Lately there has been lots of talk about a “global economy”.  Look on a label of any food or clothing or electronics and you’ll see names of countries from every continent. Some will surprise you. At the supermarket yesterday I wanted to check out what was in Heinz Barbeque Sauce. So I read the label and discovered something more.  The sauce, a required ingredient in the quintessential American Barbeque, was made in China.

Speaking of China, there were dozens of twenty-something Chinese at the Immigration Office today awaiting visas to stay long-time in Thailand. What’s that about?

But it’s not only “stuff” like Barbeque Sauce that has become global. So have many people.

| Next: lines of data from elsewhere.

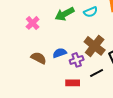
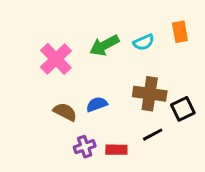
pink cross: (33, 23) -> (56, 59), size x1.5
brown cross: (95, 46) -> (150, 94), turned -30
purple cross: (77, 60) -> (85, 147), moved

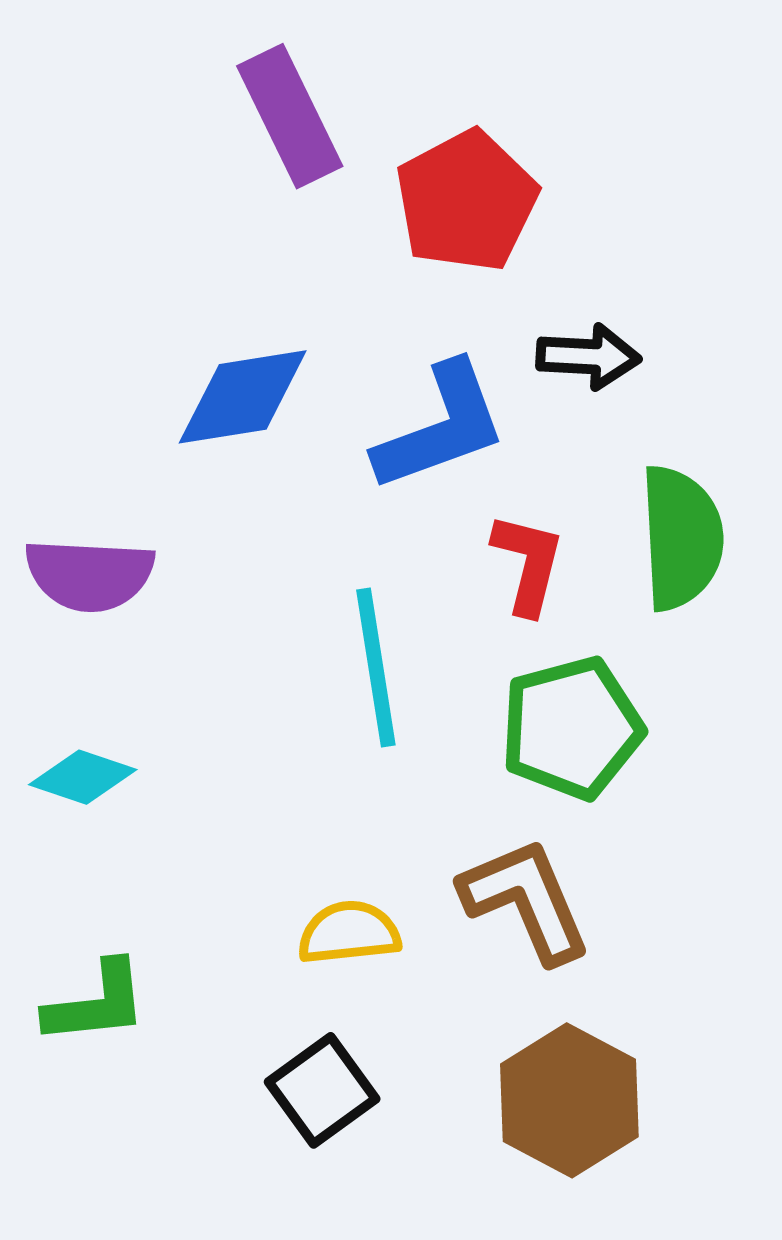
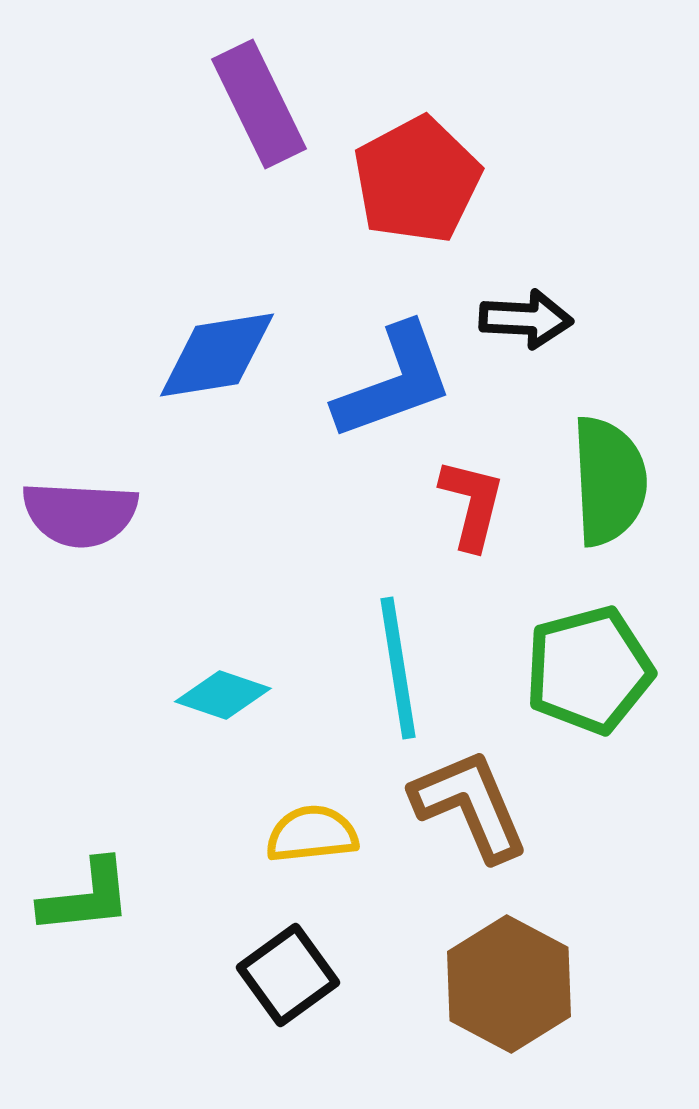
cyan line: (376, 668) -> (398, 668), moved
green pentagon: (572, 728) -> (589, 670), moved
cyan diamond: (83, 777) -> (223, 695), moved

Now not everyone is as mobile as the people at Immigration. Many Americans not only don’t have a passport but don’t ever move more than a few hundred miles from where they were born (Check out the very good movie Nebraska to see what these people are like.) But lots of us have broken those ties. Who knows, we may even be becoming a new species, Homo Globalis.

When I began my world-traveler journeys close to half a century ago “we, who were on the road” were all just out for the experience. I remember sitting on a curb on “Freak Street” in Katmandu watching the flow of people from all over the world, most on a cannabis high, heading towards the Himalayas. Today, maybe for reasons other than climbing mountains and “finding ourselves”, that movement continues.

When I left home at age 22 I thought I was pretty hot stuff. I mean I was getting on a Boeing 707 and heading out into the big wide world. But maybe I wasn’t that cool. My son is visiting from the U.S. now after short stays in Japan and China. My other son, who lives in Japan, is currently in Korea working on the multi-nation military exercises that should make Crazy Kim from North Korea go apoplectic. And my daughter-in-law and our 3 grandchildren will be flying in from Okinawa to visit us for a couple of weeks. No, I don’t think now that I was that cool at 22. My grandson Ethan on the other hand will be traveling to his third foreign country before he is 6 months old. Now, that’s cool.

Today’s movements of peoples around the world sort of resembles Brownian motion (the seemingly random motion of molecules all bumping into each other and pushing them to new locations). The Spaniard leaves Spain for Latin America, The Latin American moves north to the U.S. as do thousands of Chinese and African students; the Turks move to Germany; North Africans to Europe; Russians and Arabs populate Phuket and Pattaya; and everybody it seems is moving to Thailand while the Thais move to California and Australia.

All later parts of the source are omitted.